Burić o kontrowersyjnej sytuacji: nie wiem czy był faul
Jasmin Burić po dłuższej przerwie powrócił do bramki Lecha Poznań. Choć Bośniak mógł być zadowolony z końcowego wyniku, to miał nieco zastrzeżeń do postawy zespołu w drugiej połowie.
Kolejorz pokonał Białą Gwiazdę 4:2, tracąc oba gole w drugich 45 minutach. - W pierwszej połowie mieliśmy prawie gotowy mecz czyli 3:0. W drugiej sami sobie zrobiliśmy problemy. Przy takim wyniku atakujemy, gdzie moim zdaniem lepiej było dłużej przetrzymywać piłkę i zmusić rywala do biegania za nią. Niepotrzebnie zrobiło się trochę gorąco, ale ostatecznie wygraliśmy i awansowaliśmy dalej - mówił Burić w rozmowie z Lech TV.
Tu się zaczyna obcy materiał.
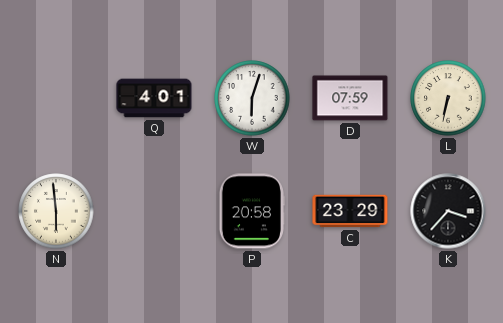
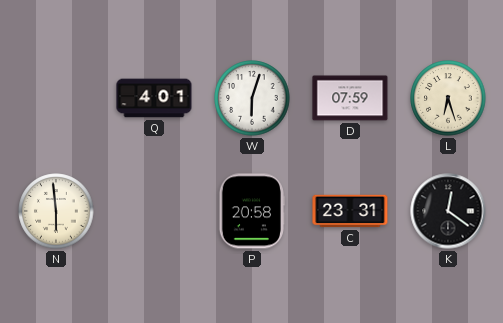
L: 6:32 -> 6:27
C: 23:29 -> 23:31
K: 3:37 -> 12:21
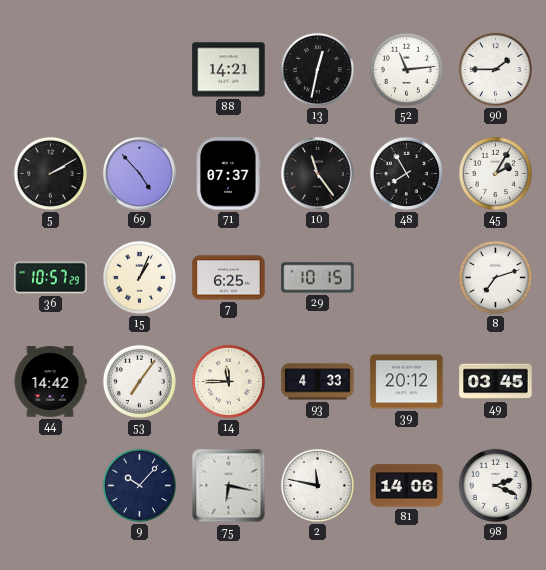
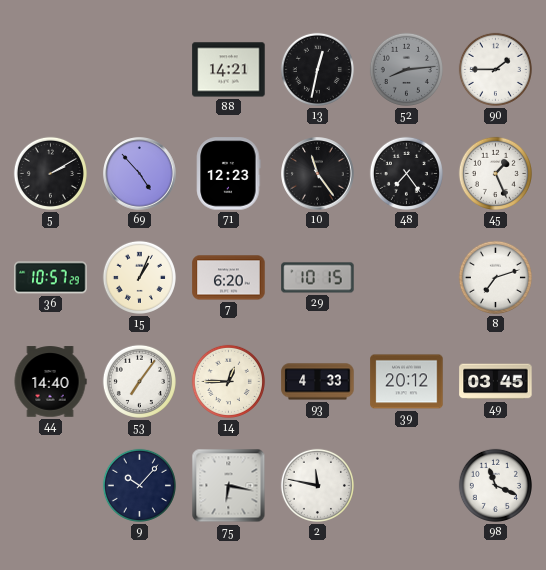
52: 11:14 -> 8:14
52 dial: white -> grey
71: 07:37 -> 12:23
48: 7:55 -> 7:24
45: 2:05 -> 1:26
7: 6:25 -> 6:20
44: 14:42 -> 14:40
14: 11:45 -> 12:45
81: 14:06 -> none
98: 2:19 -> 11:19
Jeszce przy stanie 0:0 Bośniak interweniował przed własnym polem karnym przy akcji Pawła Brożka. Sędzia Paweł Raczkowski puścił grę, choć powtórki pokazały, że pomiędzy zawodnikami doszło do kontaktu. Spora część ekspertów oceniła tę sytuację jako faul lechity. Co na to sam zainteresowany? - Nie wiem czy był faul czy nie. Na pewno był kontakt. Ja też dostałem mocno w kostkę i nie wiem, czy będę mógł w piątek trenować, bo bardzo mnie boli. Myślę, że piłka była pomiędzy nami, mieliśmy po 50 proc. szans na jej przejęcie - ocenił piłkarz.